MANILA • By letting Philippine fishermen return to the disputed Scarborough Shoal, China is complying with an international arbitral ruling, just without acknowledging it, Manila's incoming ambassador to Beijing said yesterday.
Mr Jose Santiago Santa Romana, an academic and political appointee of President Rodrigo Duterte, said Beijing's end to its blockade of the South China Sea shoal meant that it was essentially following the July ruling by the tribunal in The Hague - which China refuses to recognise.
Philippine fishermen say that since Mr Duterte returned from his high-profile visit to repair ties with China last month, the Chinese coast guard has largely left them alone.
"China is now complying with the arbitration court's ruling, that's what our American lawyer is saying," Mr Santa Romana told Philippine businessmen at a forum, referring to Mr Paul Reichler, the chief legal counsel for the Philippines in the case it lodged in 2013.

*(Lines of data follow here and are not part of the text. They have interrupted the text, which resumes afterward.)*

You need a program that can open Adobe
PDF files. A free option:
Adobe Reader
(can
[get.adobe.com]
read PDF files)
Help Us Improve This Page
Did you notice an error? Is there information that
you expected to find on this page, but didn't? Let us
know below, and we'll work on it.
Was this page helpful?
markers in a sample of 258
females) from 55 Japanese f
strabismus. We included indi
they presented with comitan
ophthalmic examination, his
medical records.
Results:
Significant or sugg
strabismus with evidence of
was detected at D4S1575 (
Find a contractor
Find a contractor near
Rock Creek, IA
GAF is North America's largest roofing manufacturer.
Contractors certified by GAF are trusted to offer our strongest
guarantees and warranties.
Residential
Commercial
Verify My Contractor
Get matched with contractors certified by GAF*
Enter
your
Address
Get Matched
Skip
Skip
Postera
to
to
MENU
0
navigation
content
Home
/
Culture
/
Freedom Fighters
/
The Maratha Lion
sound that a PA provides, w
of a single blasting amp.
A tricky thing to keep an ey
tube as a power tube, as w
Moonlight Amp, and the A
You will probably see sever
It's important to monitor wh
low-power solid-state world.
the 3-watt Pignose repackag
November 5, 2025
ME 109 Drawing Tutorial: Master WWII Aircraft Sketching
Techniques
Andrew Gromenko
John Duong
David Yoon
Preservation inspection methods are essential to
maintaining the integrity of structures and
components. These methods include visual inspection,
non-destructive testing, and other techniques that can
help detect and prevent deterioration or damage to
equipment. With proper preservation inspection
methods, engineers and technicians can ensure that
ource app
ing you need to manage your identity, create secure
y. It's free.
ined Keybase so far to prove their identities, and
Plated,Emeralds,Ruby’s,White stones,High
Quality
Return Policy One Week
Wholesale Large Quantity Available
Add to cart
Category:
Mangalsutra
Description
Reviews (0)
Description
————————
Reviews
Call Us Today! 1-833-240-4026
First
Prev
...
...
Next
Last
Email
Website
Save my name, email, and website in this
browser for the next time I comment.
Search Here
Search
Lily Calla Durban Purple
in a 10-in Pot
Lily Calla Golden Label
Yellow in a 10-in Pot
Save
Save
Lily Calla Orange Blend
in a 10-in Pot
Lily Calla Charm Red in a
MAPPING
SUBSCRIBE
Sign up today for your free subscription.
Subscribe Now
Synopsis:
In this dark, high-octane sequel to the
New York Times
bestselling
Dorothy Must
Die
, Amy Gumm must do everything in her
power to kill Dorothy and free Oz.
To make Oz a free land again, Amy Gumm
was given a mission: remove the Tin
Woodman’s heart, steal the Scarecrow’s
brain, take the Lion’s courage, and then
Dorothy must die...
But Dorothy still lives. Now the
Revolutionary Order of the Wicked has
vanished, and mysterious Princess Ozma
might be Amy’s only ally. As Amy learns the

"China has insisted sovereignty over the Scarborough Shoal, but promised to do something about our fishermen when the president raised the issue."
The remarks by Mr Santa Romana, a scholar who specialises in China, may not be to Beijing's liking, given its disdain for the tribunal. It has bristled at calls by Western nations to comply with the ruling by the international tribunal, which it called a "law-abusing tribunal", a "farce" and a "puppet" of external forces.
The tribunal ruled in favour of the Philippines in numerous areas, saying China's "nine-dash line" denoting its maritime sovereignty claims has no basis. It also declared the Scarborough Shoal a traditional fishing ground that all claimants were entitled to exploit.
The ambassador-designate said the shoal had been discussed at length when he joined a team led by former Philippine president Fidel Ramos to meet "old friends" in Hong Kong in August with a view to breaking the ice with China.